(Collected data)
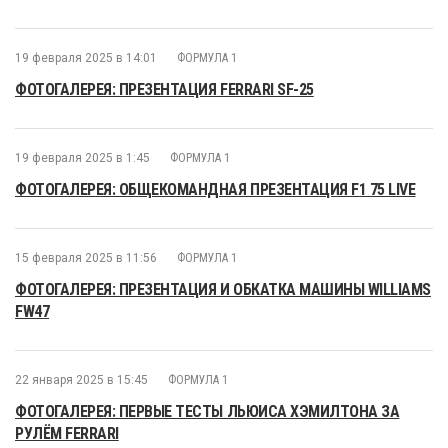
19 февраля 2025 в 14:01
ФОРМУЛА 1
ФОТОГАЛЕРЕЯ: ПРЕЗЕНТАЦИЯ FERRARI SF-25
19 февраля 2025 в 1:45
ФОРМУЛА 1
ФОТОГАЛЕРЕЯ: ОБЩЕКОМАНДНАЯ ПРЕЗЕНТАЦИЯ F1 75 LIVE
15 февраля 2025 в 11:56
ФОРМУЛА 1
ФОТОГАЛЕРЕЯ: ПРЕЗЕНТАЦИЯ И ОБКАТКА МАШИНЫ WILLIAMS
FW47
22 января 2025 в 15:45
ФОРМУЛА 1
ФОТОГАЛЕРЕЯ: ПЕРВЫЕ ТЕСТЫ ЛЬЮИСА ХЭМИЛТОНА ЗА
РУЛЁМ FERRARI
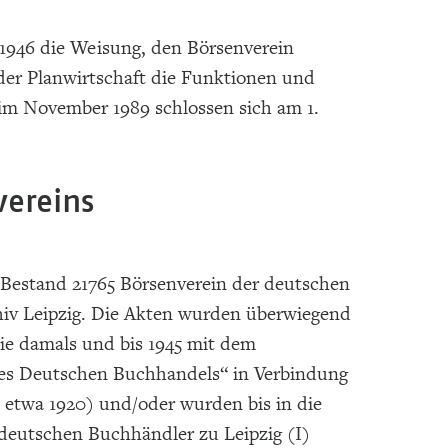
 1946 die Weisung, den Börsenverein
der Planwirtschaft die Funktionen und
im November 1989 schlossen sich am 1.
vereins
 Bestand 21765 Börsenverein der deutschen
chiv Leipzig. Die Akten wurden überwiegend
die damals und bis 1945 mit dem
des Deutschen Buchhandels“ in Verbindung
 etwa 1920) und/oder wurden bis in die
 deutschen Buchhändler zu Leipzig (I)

...

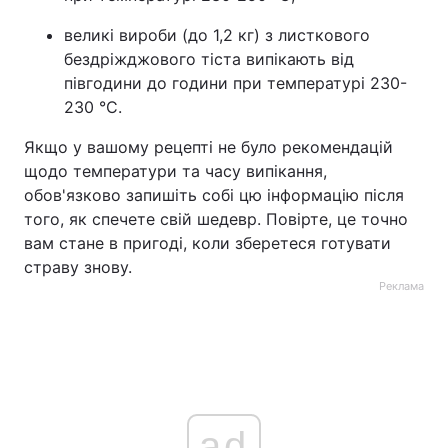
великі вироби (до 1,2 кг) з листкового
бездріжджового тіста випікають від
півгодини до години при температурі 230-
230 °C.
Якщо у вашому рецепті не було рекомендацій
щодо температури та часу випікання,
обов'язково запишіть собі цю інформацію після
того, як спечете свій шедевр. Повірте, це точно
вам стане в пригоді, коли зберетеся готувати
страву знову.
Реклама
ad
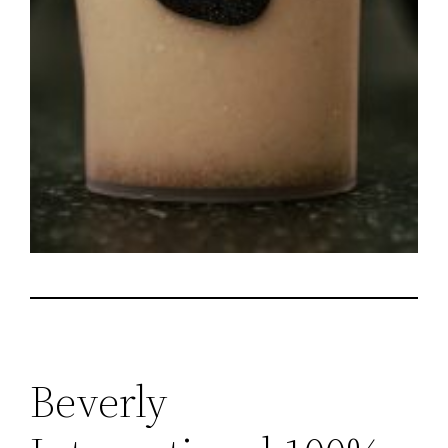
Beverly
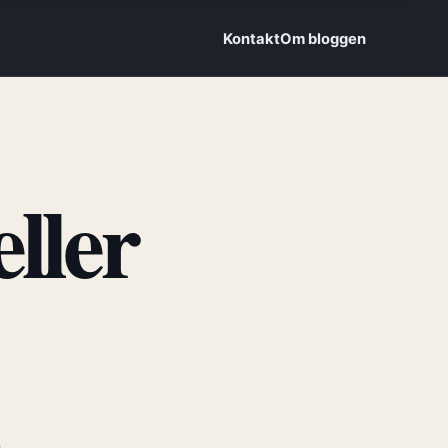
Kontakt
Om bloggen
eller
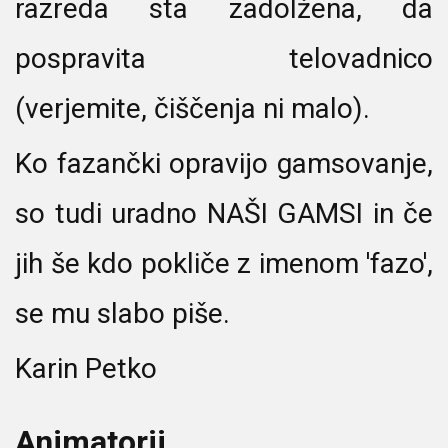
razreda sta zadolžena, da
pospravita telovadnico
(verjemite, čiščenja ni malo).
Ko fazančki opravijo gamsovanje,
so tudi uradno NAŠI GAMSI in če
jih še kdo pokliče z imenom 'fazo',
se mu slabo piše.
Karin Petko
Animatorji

* * *

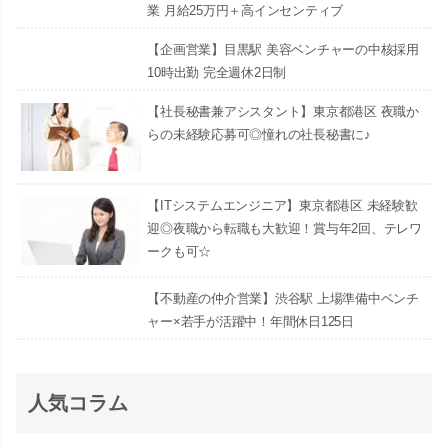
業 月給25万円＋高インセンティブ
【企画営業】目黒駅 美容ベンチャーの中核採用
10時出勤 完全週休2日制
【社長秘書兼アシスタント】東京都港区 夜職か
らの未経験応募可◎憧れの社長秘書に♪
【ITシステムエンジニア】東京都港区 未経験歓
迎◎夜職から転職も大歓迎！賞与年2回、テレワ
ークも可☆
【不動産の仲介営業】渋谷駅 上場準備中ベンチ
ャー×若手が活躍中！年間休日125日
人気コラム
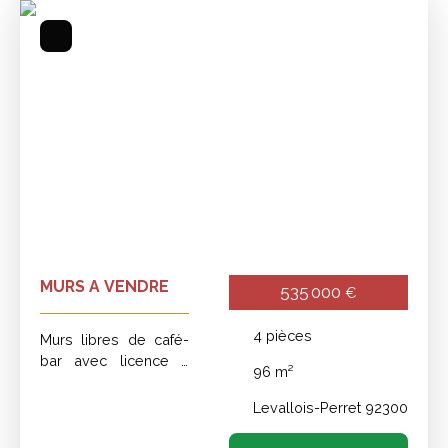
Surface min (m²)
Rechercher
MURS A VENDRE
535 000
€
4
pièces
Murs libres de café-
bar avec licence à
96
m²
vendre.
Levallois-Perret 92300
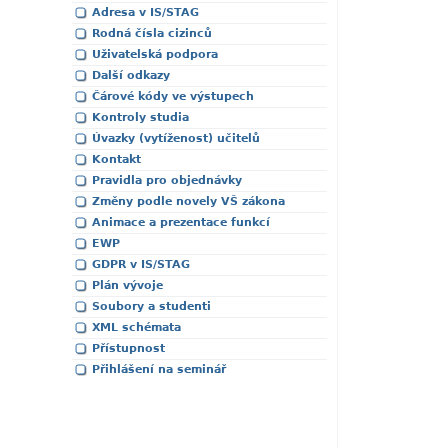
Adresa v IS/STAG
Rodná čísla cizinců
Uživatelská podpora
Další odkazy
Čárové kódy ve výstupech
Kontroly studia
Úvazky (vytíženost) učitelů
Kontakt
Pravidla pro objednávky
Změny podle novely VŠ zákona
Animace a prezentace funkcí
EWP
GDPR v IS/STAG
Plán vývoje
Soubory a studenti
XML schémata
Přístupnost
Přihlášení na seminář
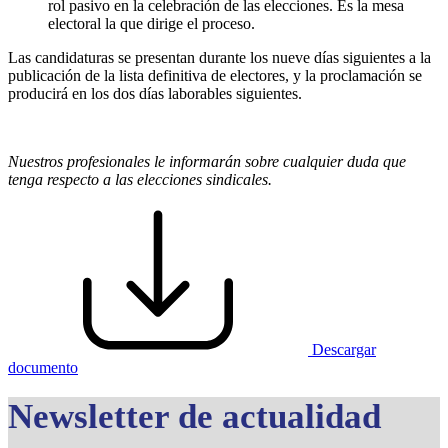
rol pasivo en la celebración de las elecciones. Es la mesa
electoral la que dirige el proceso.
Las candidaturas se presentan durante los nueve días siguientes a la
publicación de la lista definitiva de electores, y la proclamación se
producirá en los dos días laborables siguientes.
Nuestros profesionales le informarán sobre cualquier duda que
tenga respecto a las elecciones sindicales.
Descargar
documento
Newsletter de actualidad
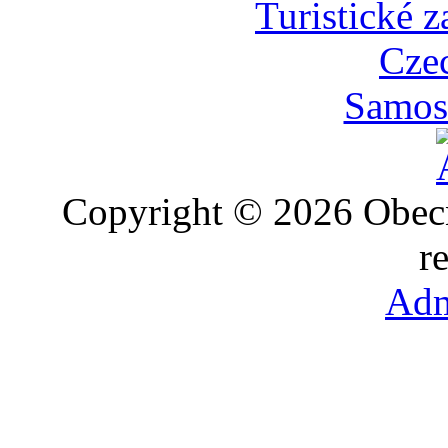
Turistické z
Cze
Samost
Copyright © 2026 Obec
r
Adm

Work to complete:
In the records above, find the line containing "великі вироби (до 1,2 кг) з листкового" and the line containing "Ko fazančki opravijo", then give both of them again word for word along with every line between. Omit any pictures.

Completed task:
великі вироби (до 1,2 кг) з листкового
бездріжджового тіста випікають від
півгодини до години при температурі 230-
230 °C.
Якщо у вашому рецепті не було рекомендацій
щодо температури та часу випікання,
обов'язково запишіть собі цю інформацію після
того, як спечете свій шедевр. Повірте, це точно
вам стане в пригоді, коли зберетеся готувати
страву знову.
Реклама
ad
Beverly
Kontakt
Om bloggen
eller
razreda sta zadolžena, da
pospravita telovadnico
(verjemite, čiščenja ni malo).
Ko fazančki opravijo gamsovanje,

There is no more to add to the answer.